Inflammatory Breast Cancer Prognosis

Inflammatory breast cancer prognosis - On this page you will find information about how many people are diagnosed with this type of cancer each year. You will also learn some general information about the disease. Remember, the survival rate depends on many factors.

Inflammatory breast cancer is making an estimated 1% to 5% of all breast cancer. Almost all cases are diagnosed in women. Because of the inflammatory breast cancer can grow and spread quickly, these cancers often spread to the lymph nodes around the breast, which means it is often at the local advanced stage when diagnosed.

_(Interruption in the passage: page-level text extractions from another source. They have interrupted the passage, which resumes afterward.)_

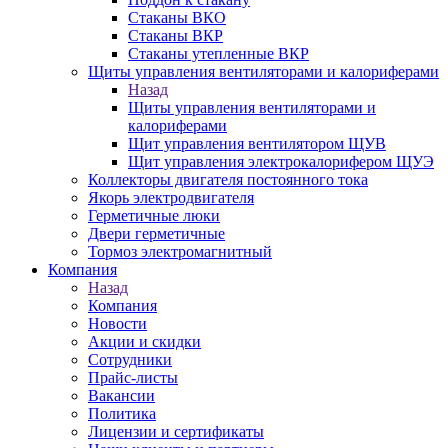
Стаканы ВКО
Стаканы ВКР
Стаканы утепленные ВКР
Щиты управления вентиляторами и калориферами
Назад
Щиты управления вентиляторами и
калориферами
Щит управления вентилятором ЩУВ
Щит управления электрокалорифером ЩУЭ
Коллекторы двигателя постоянного тока
Якорь электродвигателя
Герметичные люки
Двери герметичные
Тормоз электромагнитный
Компания
Назад
Компания
Новости
Акции и скидки
Сотрудники
Прайс-листы
Вакансии
Политика
Лицензии и сертификаты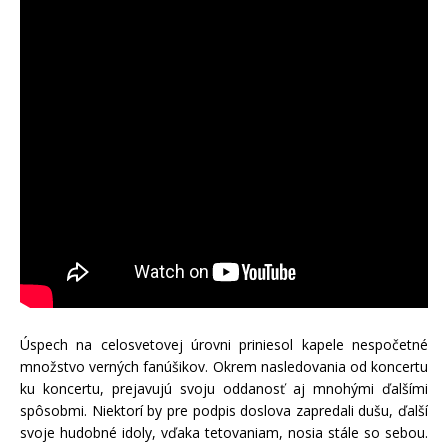
Úspech na celosvetovej úrovni priniesol kapele nespočetné
množstvo verných fanúšikov. Okrem nasledovania od koncertu
ku koncertu, prejavujú svoju oddanosť aj mnohými ďalšími
spôsobmi. Niektorí by pre podpis doslova zapredali dušu, ďalší
svoje hudobné idoly, vďaka tetovaniam, nosia stále so sebou.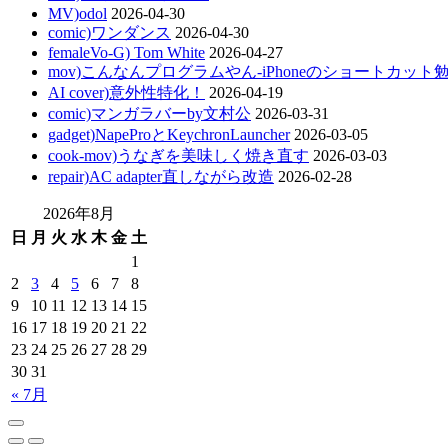
MV)odol
2026-04-30
comic)ワンダンス
2026-04-30
femaleVo-G) Tom White
2026-04-27
mov)こんなんプログラムやん-iPhoneのショートカット
AI cover)意外性特化！
2026-04-19
comic)マンガラバーby文村公
2026-03-31
gadget)NapeProとKeychronLauncher
2026-03-05
cook-mov)うなぎを美味しく焼き直す
2026-03-03
repair)AC adapter直しながら改造
2026-02-28
2026年8月
日
月
火
水
木
金
土
1
2
3
4
5
6
7
8
9
10
11
12
13
14
15
16
17
18
19
20
21
22
23
24
25
26
27
28
29
30
31
« 7月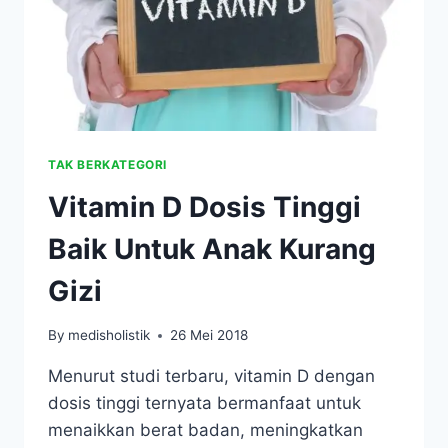
TAK BERKATEGORI
Vitamin D Dosis Tinggi
Baik Untuk Anak Kurang
Gizi
By
medisholistik
26 Mei 2018
Menurut studi terbaru, vitamin D dengan
dosis tinggi ternyata bermanfaat untuk
menaikkan berat badan, meningkatkan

For inflammatory breast cancer, survival rates vary, depending on the stage, tumor grade, the particular features of the cancer, and the treatment a woman receives. For phase III of the disease, the average survival rate is 57 months. For phase IV, 21 months.
Inflammatory Breast Cancer Prognosis

It is important to note that the new treatments are more advanced than the published statistics. Women who are diagnosed with inflammatory breast cancer at this time may have a higher survival rate than in the past because doctors now have a better understanding of how to treat inflammatory breast cancer.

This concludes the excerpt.